10.4.12

What If...(Soap Box Rant)

What if I told you it really does get better?  


I know that can seem patronizing.  I've been there.  And sometimes, if I'm complacent enough, I can still get there.  But for the most part, life is better than I ever dared to hope.  


In passing I commented the other day, "I choose to see myself; not in memories of what I've lost, but instead in the things I dare to dream."  I spent so long being afraid to dream, afraid to try, knowing more often than not I would end up feeling failure and in embracing that I perpetuated the depression, the angst.  It was a curious moment when I realized I had to CHOOSE otherwise.  
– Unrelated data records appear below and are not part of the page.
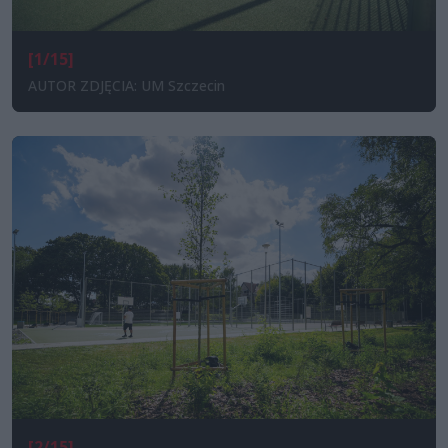
[1/15]
AUTOR ZDJĘCIA: UM Szczecin
[2/15]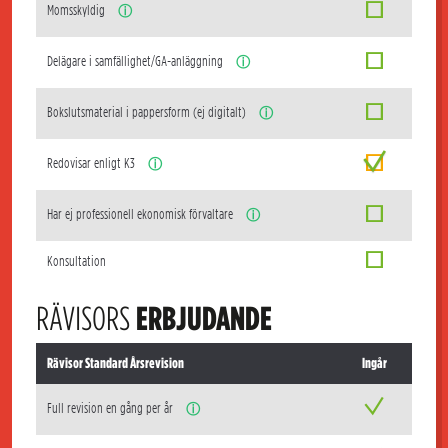
Momsskyldig
ⓘ
Delägare i samfällighet/GA-anläggning
ⓘ
Bokslutsmaterial i pappersform (ej digitalt)
ⓘ
Redovisar enligt K3
ⓘ
Har ej professionell ekonomisk förvaltare
ⓘ
Konsultation
RÄVISORS
ERBJUDANDE
Rävisor Standard Årsrevision
Ingår
Full revision en gång per år
ⓘ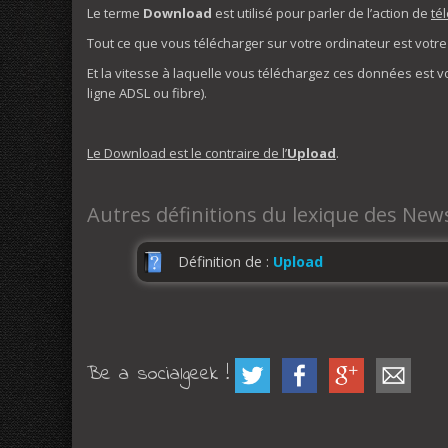
Le terme
Download
est utilisé pour parler de l’action de
té
Tout ce que vous télécharger sur votre ordinateur est votr
Et la vitesse à laquelle vous téléchargez ces données est 
ligne ADSL ou fibre).
Le Download est le contraire de l’
Upload
.
Autres définitions du lexique des Ne
Définition de :
Upload
Be a socialgeek !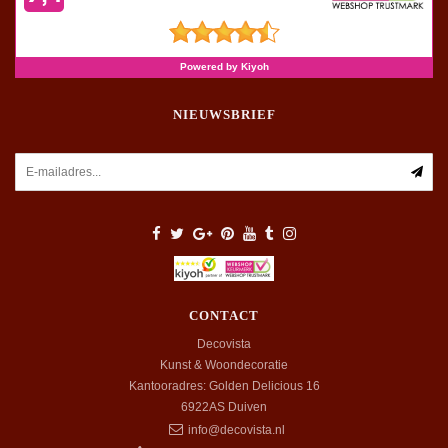
NIEUWSBRIEF
CONTACT
Decovista
Kunst & Woondecoratie
Kantooradres: Golden Delicious 16
6922AS
Duiven
info@decovista.nl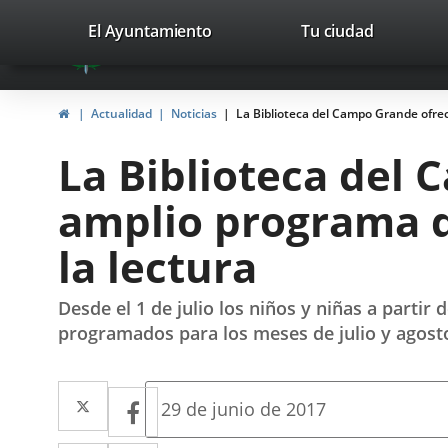
Portal
Saltar al contenido
valladolid.es
El Ayuntamiento
Tu ciudad
avaTop
Web
del
Inicio
Actualidad
Noticias
La Biblioteca del Campo Grande ofrec
Ayuntamiento
La Biblioteca del
de
amplio programa d
Valladolid
la lectura
Desde el 1 de julio los niños y niñas a partir
programados para los meses de julio y agost
Twitter
Enlace
Facebook
Enlace
Fecha
29 de junio de 2017
de
a
a
la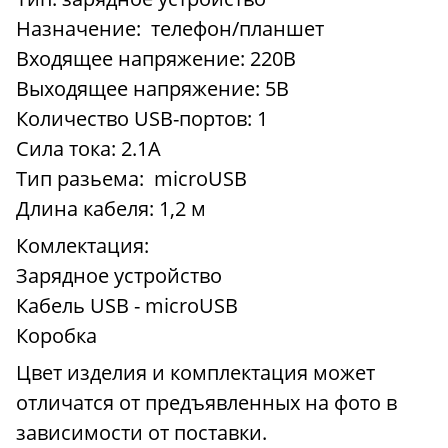
Назначение: телефон/планшет
Входящее напряжение: 220В
Выходящее напряжение: 5В
Количество USB-портов: 1
Сила тока: 2.1А
Тип разьема: microUSB
Длина кабеля: 1,2 м
Комлектация:
Зарядное устройство
Кабель USB - microUSB
Коробка
Цвет изделия и комплектация может
отличатся от предъявленных на фото в
зависимости от поставки.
Yes, I have a long list of diagnosis'.  Yes, I did/do require therapy in many forms to stay healthy, but that's it.  I am just staying healthy.  It's not a shame, it's not something I fear anymore or feel the need to hide.  I am simply CHOOSING to live the life that supports my desire to stay healthy and MENTALLY FIT. 
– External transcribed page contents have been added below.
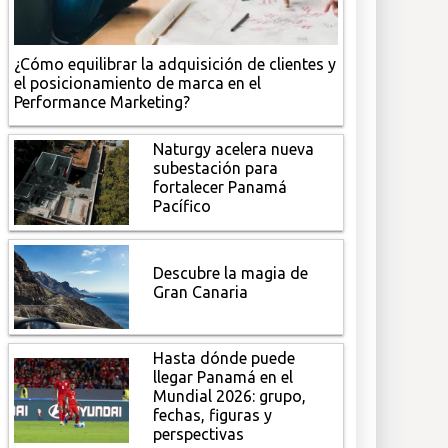
¿Cómo equilibrar la adquisición de clientes y
el posicionamiento de marca en el
Performance Marketing?
Naturgy acelera nueva
subestación para
fortalecer Panamá
Pacífico
Descubre la magia de
Gran Canaria
Hasta dónde puede
llegar Panamá en el
Mundial 2026: grupo,
fechas, figuras y
perspectivas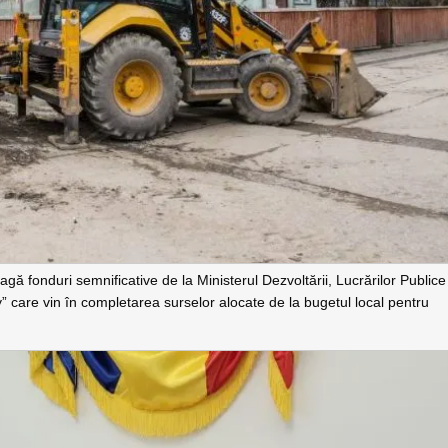
agă fonduri semnificative de la Ministerul Dezvoltării, Lucrărilor Publice
y” care vin în completarea surselor alocate de la bugetul local pentru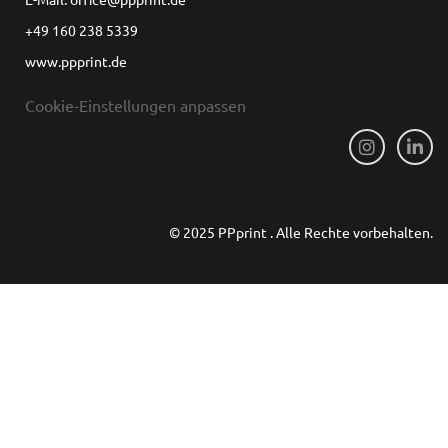
+49 160 238 5339
www.ppprint.de
Cookie-Einstellungen anpassen
© 2025 PPprint . Alle Rechte vorbehalten.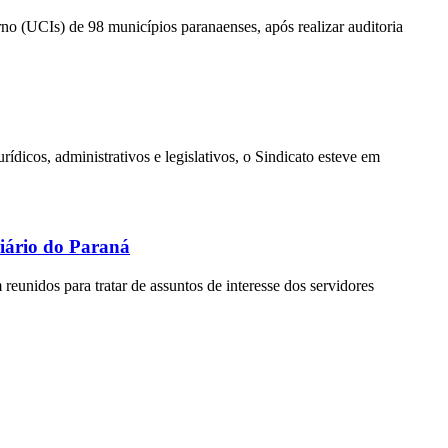
 (UCIs) de 98 municípios paranaenses, após realizar auditoria
os, administrativos e legislativos, o Sindicato esteve em
iário do Paraná
idos para tratar de assuntos de interesse dos servidores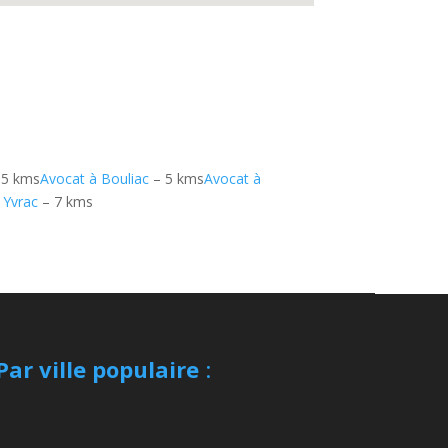
 5 kms
Avocat à Bouliac
– 5 kms
Avocat à
 Yvrac
– 7 kms
Par ville populaire
: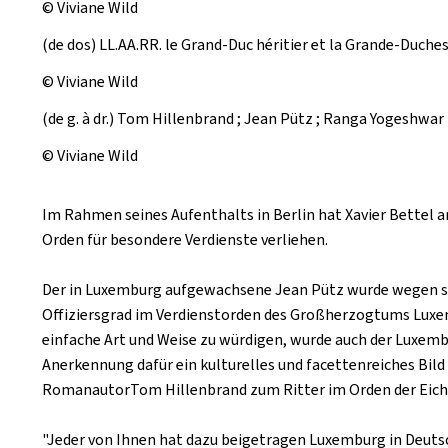
© Viviane Wild
(de dos) LL.AA.RR. le Grand-Duc héritier et la Grande-Duches
© Viviane Wild
(de g. à dr.) Tom Hillenbrand ; Jean Pütz ; Ranga Yogeshwar
© Viviane Wild
Im Rahmen seines Aufenthalts in Berlin hat Xavier Bettel 
Orden für besondere Verdienste verliehen.
Der in Luxemburg aufgewachsene Jean Pütz wurde wegen s
Offiziersgrad im Verdienstorden des Großherzogtums Luxe
einfache Art und Weise zu würdigen, wurde auch der Luxe
Anerkennung dafür ein kulturelles und facettenreiches Bil
RomanautorTom Hillenbrand zum Ritter im Orden der Eic
"Jeder von Ihnen hat dazu beigetragen Luxemburg in Deutsc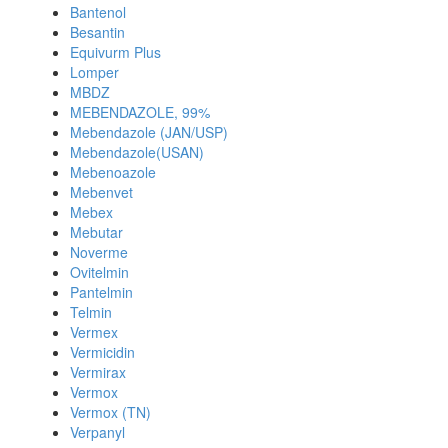
Bantenol
Besantin
Equivurm Plus
Lomper
MBDZ
MEBENDAZOLE, 99%
Mebendazole (JAN/USP)
Mebendazole(USAN)
Mebenoazole
Mebenvet
Mebex
Mebutar
Noverme
Ovitelmin
Pantelmin
Telmin
Vermex
Vermicidin
Vermirax
Vermox
Vermox (TN)
Verpanyl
Maybe this is one of those soap box moments where I just feel the need to stand up and scream, it can be so much better;  or maybe this is just another wall coming down in hopes of revealing a piece of myself that has been so important in getting to where I am.  In any case, here it is;  Choose happy!  Choose to embrace hope and dream in every possibility!  Try not to read these words with spite or in doubt.  I understand all too well the ease at which we can embrace what feels impossible.  Just today, try something different.  Go for a walk.  Throw on your favourite CD.  Hit up a yoga class.  Invite a friend for coffee.  Just try something different, and if only for 1 minute of that you forget to be "lost", it's a minute to build off of!